**Brief:** Once you have read the listing, write it all out exactly.

**Material supplied:**
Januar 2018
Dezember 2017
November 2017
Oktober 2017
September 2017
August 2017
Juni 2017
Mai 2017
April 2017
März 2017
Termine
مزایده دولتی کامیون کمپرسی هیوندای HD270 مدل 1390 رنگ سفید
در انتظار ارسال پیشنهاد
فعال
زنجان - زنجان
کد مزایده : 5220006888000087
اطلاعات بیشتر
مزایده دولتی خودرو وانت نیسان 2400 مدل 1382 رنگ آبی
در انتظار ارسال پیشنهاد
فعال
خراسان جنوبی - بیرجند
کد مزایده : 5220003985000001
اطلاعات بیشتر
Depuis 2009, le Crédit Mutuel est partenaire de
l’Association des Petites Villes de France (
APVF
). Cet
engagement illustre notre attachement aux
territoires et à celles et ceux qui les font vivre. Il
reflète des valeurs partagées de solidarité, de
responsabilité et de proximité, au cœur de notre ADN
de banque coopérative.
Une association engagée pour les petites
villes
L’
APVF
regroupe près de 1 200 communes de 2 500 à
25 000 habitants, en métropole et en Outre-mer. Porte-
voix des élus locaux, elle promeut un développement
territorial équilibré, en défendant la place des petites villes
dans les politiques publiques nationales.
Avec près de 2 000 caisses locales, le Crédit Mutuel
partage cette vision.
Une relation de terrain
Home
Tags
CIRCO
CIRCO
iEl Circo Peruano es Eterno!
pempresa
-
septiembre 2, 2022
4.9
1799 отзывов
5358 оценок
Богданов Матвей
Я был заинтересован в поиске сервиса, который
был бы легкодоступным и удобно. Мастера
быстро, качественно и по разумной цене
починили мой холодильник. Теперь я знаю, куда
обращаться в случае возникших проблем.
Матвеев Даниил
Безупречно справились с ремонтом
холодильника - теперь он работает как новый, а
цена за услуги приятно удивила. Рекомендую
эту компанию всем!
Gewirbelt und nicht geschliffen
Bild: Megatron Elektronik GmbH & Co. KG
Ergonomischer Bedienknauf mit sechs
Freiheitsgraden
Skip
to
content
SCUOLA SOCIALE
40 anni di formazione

**Result of the exercise:**
Januar 2018
Dezember 2017
November 2017
Oktober 2017
September 2017
August 2017
Juni 2017
Mai 2017
April 2017
März 2017
Termine
مزایده دولتی کامیون کمپرسی هیوندای HD270 مدل 1390 رنگ سفید
در انتظار ارسال پیشنهاد
فعال
زنجان - زنجان
کد مزایده : 5220006888000087
اطلاعات بیشتر
مزایده دولتی خودرو وانت نیسان 2400 مدل 1382 رنگ آبی
در انتظار ارسال پیشنهاد
فعال
خراسان جنوبی - بیرجند
کد مزایده : 5220003985000001
اطلاعات بیشتر
Depuis 2009, le Crédit Mutuel est partenaire de
l’Association des Petites Villes de France (
APVF
). Cet
engagement illustre notre attachement aux
territoires et à celles et ceux qui les font vivre. Il
reflète des valeurs partagées de solidarité, de
responsabilité et de proximité, au cœur de notre ADN
de banque coopérative.
Une association engagée pour les petites
villes
L’
APVF
regroupe près de 1 200 communes de 2 500 à
25 000 habitants, en métropole et en Outre-mer. Porte-
voix des élus locaux, elle promeut un développement
territorial équilibré, en défendant la place des petites villes
dans les politiques publiques nationales.
Avec près de 2 000 caisses locales, le Crédit Mutuel
partage cette vision.
Une relation de terrain
Home
Tags
CIRCO
CIRCO
iEl Circo Peruano es Eterno!
pempresa
-
septiembre 2, 2022
4.9
1799 отзывов
5358 оценок
Богданов Матвей
Я был заинтересован в поиске сервиса, который
был бы легкодоступным и удобно. Мастера
быстро, качественно и по разумной цене
починили мой холодильник. Теперь я знаю, куда
обращаться в случае возникших проблем.
Матвеев Даниил
Безупречно справились с ремонтом
холодильника - теперь он работает как новый, а
цена за услуги приятно удивила. Рекомендую
эту компанию всем!
Gewirbelt und nicht geschliffen
Bild: Megatron Elektronik GmbH & Co. KG
Ergonomischer Bedienknauf mit sechs
Freiheitsgraden
Skip
to
content
SCUOLA SOCIALE
40 anni di formazione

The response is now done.